(Source: St. Louis Post-Dispatch)

By Kevin Crowe, St. Louis Post-Dispatch
Oct. 29--A few small puddles of water remained on the concrete floor of the basement when Rosalind Billingsly moved into a one-story house on Rothwell Heights Lane in Olivette in 1997. She said she thought they were remnants of a last-minute cleanup by the previous tenant.
But Billingsly learned with the first heavy rain that the puddles were not a good sign. Sewage backed up through the drain in her basement, submerging clothes, bicycles and her children's toys.
"Even light rains would cause the water to back up into the basement," Billingsly said.
Through 2008, Billingsly's basement flooded more than twice a year on average. The floods resulted in 21 claims for damaged property and $36,000 in payments from Metropolitan St. Louis Sewer District. (Two claims were filed for the property before Billingsly moved in.)
In the last decade, her neighbors on Rothwell Heights filed dozens of claims and received more than $100,000 in payments from MSD.
Systemwide in the last 10 years, MSD has paid out $31 million on more than 10,000 claims for property damaged because of blocked mains and an overtaxed system.
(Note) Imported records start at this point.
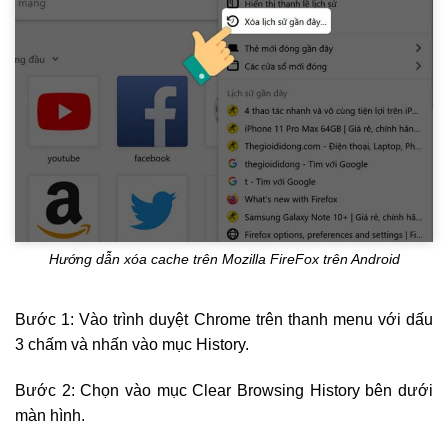
Hướng dẫn xóa cache trên Mozilla FireFox trên Android
Bước 1: Vào trình duyệt Chrome trên thanh menu với dấu
3 chấm và nhấn vào mục History.
Bước 2: Chọn vào mục Clear Browsing History bên dưới
màn hình.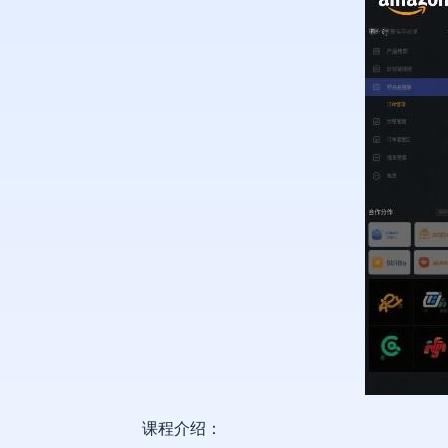
课程介绍：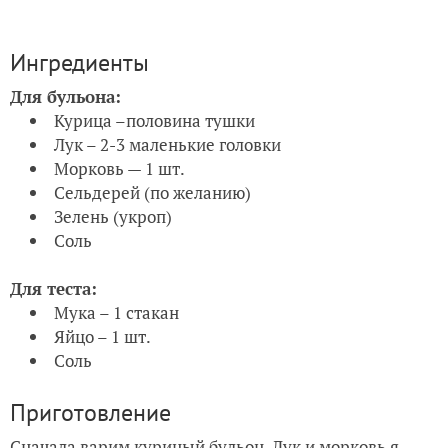
Ингредиенты
Для бульона:
Курица –половина тушки
Лук – 2-3 маленькие головки
Морковь — 1 шт.
Сельдерей (по желанию)
Зелень (укроп)
Соль
Для теста:
Мука – 1 стакан
Яйцо – 1 шт.
Соль
Приготовление
Сначала варим куриный бульон. Лук и морковь я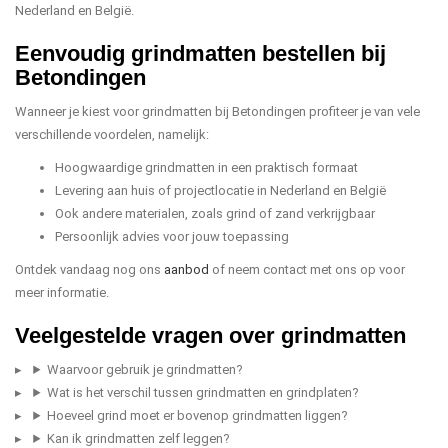
Nederland en België.
Eenvoudig grindmatten bestellen bij
Betondingen
Wanneer je kiest voor grindmatten bij Betondingen profiteer je van vele
verschillende voordelen, namelijk:
Hoogwaardige grindmatten in een praktisch formaat
Levering aan huis of projectlocatie in Nederland en België
Ook andere materialen, zoals grind of zand verkrijgbaar
Persoonlijk advies voor jouw toepassing
Ontdek vandaag nog ons
aanbod
of neem contact met ons op voor
meer informatie.
Veelgestelde vragen over grindmatten
Waarvoor gebruik je grindmatten?
Wat is het verschil tussen grindmatten en grindplaten?
Hoeveel grind moet er bovenop grindmatten liggen?
Kan ik grindmatten zelf leggen?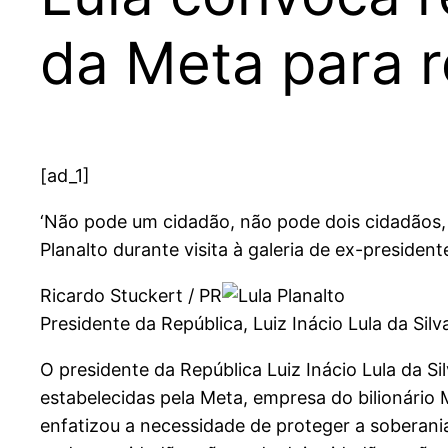
da Meta para r
[ad_1]
‘Não pode um cidadão, não pode dois cidadãos, 
Planalto durante visita à galeria de ex-president
Ricardo Stuckert / PR
Presidente da República, Luiz Inácio Lula da Sil
O presidente da República Luiz Inácio Lula da Si
estabelecidas pela Meta, empresa do bilionári
enfatizou a necessidade de proteger a soberani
Nearly a third of the claims were in connection with one event -- the remnants of Hurricane Ike last year. MSD customers filed more than 3,000 claims, and the district paid more than $3.4 million in damages related to that flooding.
While considered an emergency situation, the storm highlighted some of the maintenance problems MSD has been having with its aging sewer system.
Since its formation in 1954, MSD has taken in more than 79 different sanitation districts in St. Louis County and city, and is responsible for more than 9,600 miles of sewer lines. About 800 miles of sewer lines are more than 80 years old, which is problematic considering MSD estimates the average life of a sewer to be 75 to 100 years, said MSD Executive Director Jeff Theerman.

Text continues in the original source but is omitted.